[Opening ENTRIES PROVIDED section]
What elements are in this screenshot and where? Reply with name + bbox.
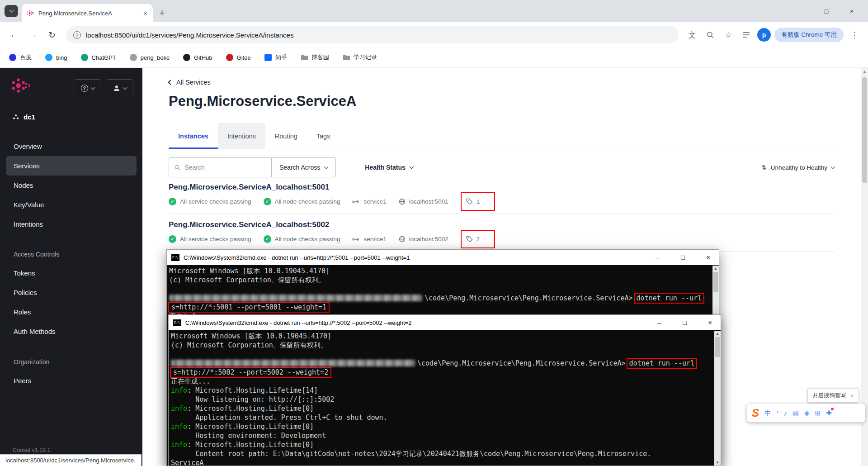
access-controls-heading: Access Controls	[6, 245, 137, 263]
sort-dropdown[interactable]: ⇅ Unhealthy to Healthy	[761, 164, 835, 171]
maximize-button[interactable]: □	[672, 250, 693, 265]
sidebar-item-roles[interactable]: Roles	[6, 302, 137, 322]
baidu-icon	[9, 54, 16, 61]
sidebar-item-tokens[interactable]: Tokens	[6, 263, 137, 283]
instance-name-link[interactable]: Peng.Microservice.ServiceA_localhost:500…	[169, 183, 835, 192]
sidebar-item-nodes[interactable]: Nodes	[6, 176, 137, 195]
back-icon[interactable]: ←	[6, 27, 22, 43]
instance-row: Peng.Microservice.ServiceA_localhost:500…	[169, 214, 835, 252]
close-button[interactable]: ×	[698, 250, 719, 265]
keyboard-icon[interactable]: ▦	[793, 409, 799, 417]
close-button[interactable]: ×	[839, 8, 864, 15]
health-status-dropdown[interactable]: Health Status	[365, 164, 413, 171]
tab-instances[interactable]: Instances	[169, 123, 218, 149]
sidebar-item-overview[interactable]: Overview	[6, 137, 137, 156]
site-info-icon[interactable]: i	[73, 31, 81, 39]
bookmark-cnblogs-folder[interactable]: 博客园	[301, 53, 329, 62]
bookmark-gitee[interactable]: Gitee	[226, 54, 251, 61]
terminal-line: Application started. Press Ctrl+C to shu…	[171, 413, 714, 422]
maximize-button[interactable]: □	[814, 8, 839, 15]
tab-search-button[interactable]	[5, 5, 18, 17]
sidebar-item-peers[interactable]: Peers	[6, 371, 137, 390]
censored-region	[171, 360, 415, 366]
translate-icon[interactable]: 文	[685, 28, 699, 42]
close-button[interactable]: ×	[699, 315, 721, 330]
skin-icon[interactable]: ◈	[804, 409, 810, 417]
help-menu-button[interactable]: ?	[74, 79, 101, 97]
minimize-button[interactable]: –	[649, 315, 670, 330]
cmd-icon: C:\_	[173, 319, 181, 326]
tab-routing[interactable]: Routing	[265, 123, 307, 149]
scroll-up-icon[interactable]: ▲	[716, 332, 719, 336]
scrollbar-thumb[interactable]	[715, 337, 720, 357]
toolbox-icon[interactable]: ⊞	[815, 409, 821, 417]
datacenter-selector[interactable]: dc1	[13, 113, 35, 121]
sidebar-item-intentions[interactable]: Intentions	[6, 214, 137, 234]
scroll-down-icon[interactable]: ▼	[716, 461, 719, 465]
reload-icon[interactable]: ↻	[44, 27, 60, 43]
chevron-left-icon	[168, 80, 173, 85]
tab-intentions[interactable]: Intentions	[218, 123, 265, 149]
bookmark-study-folder[interactable]: 学习记录	[343, 53, 377, 62]
browser-status-bar: localhost:8500/ui/dc1/services/Peng.Micr…	[0, 454, 142, 466]
scrollbar-thumb[interactable]	[713, 272, 718, 292]
sidebar-item-policies[interactable]: Policies	[6, 283, 137, 302]
consul-logo[interactable]	[12, 76, 31, 97]
sidebar-item-auth-methods[interactable]: Auth Methods	[6, 322, 137, 341]
voice-input-icon[interactable]: ♪	[783, 409, 787, 417]
minimize-button[interactable]: –	[647, 250, 668, 265]
tab-tags[interactable]: Tags	[307, 123, 340, 149]
scroll-up-icon[interactable]: ▲	[714, 266, 717, 271]
menu-kebab-icon[interactable]: ⋮	[847, 28, 862, 42]
sogou-logo[interactable]: S	[752, 408, 759, 418]
profile-avatar[interactable]: p	[757, 28, 771, 42]
scroll-up-icon[interactable]: ▲	[861, 69, 868, 74]
maximize-button[interactable]: □	[674, 315, 695, 330]
search-box[interactable]	[169, 157, 272, 177]
tab-close-icon[interactable]: ×	[143, 10, 147, 17]
minimize-button[interactable]: –	[788, 8, 814, 15]
service-name: service1	[352, 198, 386, 205]
close-icon[interactable]: ×	[850, 392, 854, 399]
bookmark-peng-boke[interactable]: peng_boke	[130, 54, 170, 61]
tab-title: Peng.Microservice.ServiceA	[38, 10, 139, 17]
cmd-titlebar[interactable]: C:\_ C:\Windows\System32\cmd.exe - dotne…	[167, 250, 719, 265]
globe-icon	[399, 236, 406, 243]
bookmark-star-icon[interactable]: ☆	[721, 28, 736, 42]
bookmark-baidu[interactable]: 百度	[9, 53, 32, 62]
instance-meta: ✓ All service checks passing ✓ All node …	[169, 235, 835, 243]
zoom-search-icon[interactable]	[703, 28, 717, 42]
chrome-update-button[interactable]: 有新版 Chrome 可用	[774, 28, 844, 42]
bookmark-bing[interactable]: bing	[45, 54, 67, 61]
back-to-all-services-link[interactable]: All Services	[169, 79, 211, 86]
bookmark-chatgpt[interactable]: ChatGPT	[81, 54, 116, 61]
search-across-dropdown[interactable]: Search Across	[272, 157, 336, 177]
filter-bar: Search Across Health Status ⇅ Unhealthy …	[169, 157, 835, 177]
search-input[interactable]	[184, 164, 266, 171]
url-text[interactable]: localhost:8500/ui/dc1/services/Peng.Micr…	[86, 31, 293, 39]
terminal-line: s=http://*:5001 --port=5001 --weight=1	[169, 303, 712, 312]
chinese-mode-icon[interactable]: 中	[764, 409, 771, 418]
service-icon	[352, 199, 360, 204]
new-tab-button[interactable]: +	[159, 8, 165, 18]
bookmark-zhihu[interactable]: 知乎	[264, 53, 287, 62]
address-bar[interactable]: i localhost:8500/ui/dc1/services/Peng.Mi…	[66, 26, 679, 43]
browser-tab[interactable]: Peng.Microservice.ServiceA ×	[22, 4, 153, 22]
forward-icon[interactable]: →	[25, 27, 41, 43]
reading-list-icon[interactable]	[739, 28, 754, 42]
tag-count: 2	[476, 236, 480, 243]
terminal-line	[169, 285, 712, 294]
punctuation-icon[interactable]: ’	[777, 409, 778, 417]
page-title: Peng.Microservice.ServiceA	[169, 93, 356, 109]
help-icon: ?	[81, 85, 88, 92]
extension-icon[interactable]: ✚	[826, 409, 832, 417]
instance-name-link[interactable]: Peng.Microservice.ServiceA_localhost:500…	[169, 220, 835, 229]
consul-sidebar: ? dc1 Overview Services Nodes Key/Value …	[0, 68, 142, 466]
account-menu-button[interactable]	[106, 79, 133, 97]
sidebar-item-services[interactable]: Services	[6, 156, 137, 176]
sidebar-item-key-value[interactable]: Key/Value	[6, 195, 137, 214]
terminal-scrollbar[interactable]: ▲ ▼	[714, 331, 721, 466]
bookmark-github[interactable]: GitHub	[183, 54, 212, 61]
scrollbar-thumb[interactable]	[862, 77, 867, 183]
cmd-titlebar[interactable]: C:\_ C:\Windows\System32\cmd.exe - dotne…	[169, 315, 721, 330]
[Closing ENTRIES PROVIDED section]
## EXERCISE BRIEF
Word for word, restate all of the entries above and leave each picture out.

## ANSWER TO THE PROBLEM
What elements are in this screenshot and where? Reply with name + bbox.
access-controls-heading: Access Controls	[6, 245, 137, 263]
sort-dropdown[interactable]: ⇅ Unhealthy to Healthy	[761, 164, 835, 171]
maximize-button[interactable]: □	[672, 250, 693, 265]
sidebar-item-roles[interactable]: Roles	[6, 302, 137, 322]
baidu-icon	[9, 54, 16, 61]
sidebar-item-tokens[interactable]: Tokens	[6, 263, 137, 283]
instance-name-link[interactable]: Peng.Microservice.ServiceA_localhost:500…	[169, 183, 835, 192]
sidebar-item-nodes[interactable]: Nodes	[6, 176, 137, 195]
back-icon[interactable]: ←	[6, 27, 22, 43]
instance-row: Peng.Microservice.ServiceA_localhost:500…	[169, 214, 835, 252]
close-button[interactable]: ×	[698, 250, 719, 265]
keyboard-icon[interactable]: ▦	[793, 409, 799, 417]
close-button[interactable]: ×	[839, 8, 864, 15]
health-status-dropdown[interactable]: Health Status	[365, 164, 413, 171]
tab-instances[interactable]: Instances	[169, 123, 218, 149]
sidebar-item-overview[interactable]: Overview	[6, 137, 137, 156]
site-info-icon[interactable]: i	[73, 31, 81, 39]
bookmark-cnblogs-folder[interactable]: 博客园	[301, 53, 329, 62]
bookmark-gitee[interactable]: Gitee	[226, 54, 251, 61]
terminal-line: Application started. Press Ctrl+C to shu…	[171, 413, 714, 422]
maximize-button[interactable]: □	[814, 8, 839, 15]
tab-search-button[interactable]	[5, 5, 18, 17]
sidebar-item-peers[interactable]: Peers	[6, 371, 137, 390]
censored-region	[171, 360, 415, 366]
translate-icon[interactable]: 文	[685, 28, 699, 42]
close-button[interactable]: ×	[699, 315, 721, 330]
skin-icon[interactable]: ◈	[804, 409, 810, 417]
help-menu-button[interactable]: ?	[74, 79, 101, 97]
minimize-button[interactable]: –	[649, 315, 670, 330]
cmd-icon: C:\_	[173, 319, 181, 326]
tab-routing[interactable]: Routing	[265, 123, 307, 149]
scroll-up-icon[interactable]: ▲	[716, 332, 719, 336]
scrollbar-thumb[interactable]	[715, 337, 720, 357]
toolbox-icon[interactable]: ⊞	[815, 409, 821, 417]
datacenter-selector[interactable]: dc1	[13, 113, 35, 121]
sidebar-item-intentions[interactable]: Intentions	[6, 214, 137, 234]
scroll-down-icon[interactable]: ▼	[716, 461, 719, 465]
reload-icon[interactable]: ↻	[44, 27, 60, 43]
chevron-left-icon	[168, 80, 173, 85]
tab-intentions[interactable]: Intentions	[218, 123, 265, 149]
bookmark-study-folder[interactable]: 学习记录	[343, 53, 377, 62]
browser-status-bar: localhost:8500/ui/dc1/services/Peng.Micr…	[0, 454, 142, 466]
scrollbar-thumb[interactable]	[713, 272, 718, 292]
sidebar-item-policies[interactable]: Policies	[6, 283, 137, 302]
consul-logo[interactable]	[12, 76, 31, 97]
sidebar-item-auth-methods[interactable]: Auth Methods	[6, 322, 137, 341]
voice-input-icon[interactable]: ♪	[783, 409, 787, 417]
minimize-button[interactable]: –	[647, 250, 668, 265]
tab-tags[interactable]: Tags	[307, 123, 340, 149]
scroll-up-icon[interactable]: ▲	[714, 266, 717, 271]
menu-kebab-icon[interactable]: ⋮	[847, 28, 862, 42]
sogou-logo[interactable]: S	[752, 408, 759, 418]
profile-avatar[interactable]: p	[757, 28, 771, 42]
scroll-up-icon[interactable]: ▲	[861, 69, 868, 74]
maximize-button[interactable]: □	[674, 315, 695, 330]
search-box[interactable]	[169, 157, 272, 177]
tab-close-icon[interactable]: ×	[143, 10, 147, 17]
minimize-button[interactable]: –	[788, 8, 814, 15]
service-name: service1	[352, 198, 386, 205]
close-icon[interactable]: ×	[850, 392, 854, 399]
bookmark-peng-boke[interactable]: peng_boke	[130, 54, 170, 61]
tab-title: Peng.Microservice.ServiceA	[38, 10, 139, 17]
cmd-titlebar[interactable]: C:\_ C:\Windows\System32\cmd.exe - dotne…	[167, 250, 719, 265]
globe-icon	[399, 236, 406, 243]
bookmark-star-icon[interactable]: ☆	[721, 28, 736, 42]
bookmark-baidu[interactable]: 百度	[9, 53, 32, 62]
instance-meta: ✓ All service checks passing ✓ All node …	[169, 235, 835, 243]
zoom-search-icon[interactable]	[703, 28, 717, 42]
chrome-update-button[interactable]: 有新版 Chrome 可用	[774, 28, 844, 42]
bookmark-bing[interactable]: bing	[45, 54, 67, 61]
back-to-all-services-link[interactable]: All Services	[169, 79, 211, 86]
bookmark-chatgpt[interactable]: ChatGPT	[81, 54, 116, 61]
search-across-dropdown[interactable]: Search Across	[272, 157, 336, 177]
filter-bar: Search Across Health Status ⇅ Unhealthy …	[169, 157, 835, 177]
search-input[interactable]	[184, 164, 266, 171]
url-text[interactable]: localhost:8500/ui/dc1/services/Peng.Micr…	[86, 31, 293, 39]
terminal-line: s=http://*:5001 --port=5001 --weight=1	[169, 303, 712, 312]
chinese-mode-icon[interactable]: 中	[764, 409, 771, 418]
service-icon	[352, 199, 360, 204]
new-tab-button[interactable]: +	[159, 8, 165, 18]
bookmark-zhihu[interactable]: 知乎	[264, 53, 287, 62]
address-bar[interactable]: i localhost:8500/ui/dc1/services/Peng.Mi…	[66, 26, 679, 43]
browser-tab[interactable]: Peng.Microservice.ServiceA ×	[22, 4, 153, 22]
forward-icon[interactable]: →	[25, 27, 41, 43]
reading-list-icon[interactable]	[739, 28, 754, 42]
tag-count: 2	[476, 236, 480, 243]
terminal-line	[169, 285, 712, 294]
punctuation-icon[interactable]: ’	[777, 409, 778, 417]
page-title: Peng.Microservice.ServiceA	[169, 93, 356, 109]
help-icon: ?	[81, 85, 88, 92]
extension-icon[interactable]: ✚	[826, 409, 832, 417]
instance-name-link[interactable]: Peng.Microservice.ServiceA_localhost:500…	[169, 220, 835, 229]
consul-sidebar: ? dc1 Overview Services Nodes Key/Value …	[0, 68, 142, 466]
account-menu-button[interactable]	[106, 79, 133, 97]
sidebar-item-services[interactable]: Services	[6, 156, 137, 176]
sidebar-item-key-value[interactable]: Key/Value	[6, 195, 137, 214]
terminal-scrollbar[interactable]: ▲ ▼	[714, 331, 721, 466]
bookmark-github[interactable]: GitHub	[183, 54, 212, 61]
scrollbar-thumb[interactable]	[862, 77, 867, 183]
cmd-titlebar[interactable]: C:\_ C:\Windows\System32\cmd.exe - dotne…	[169, 315, 721, 330]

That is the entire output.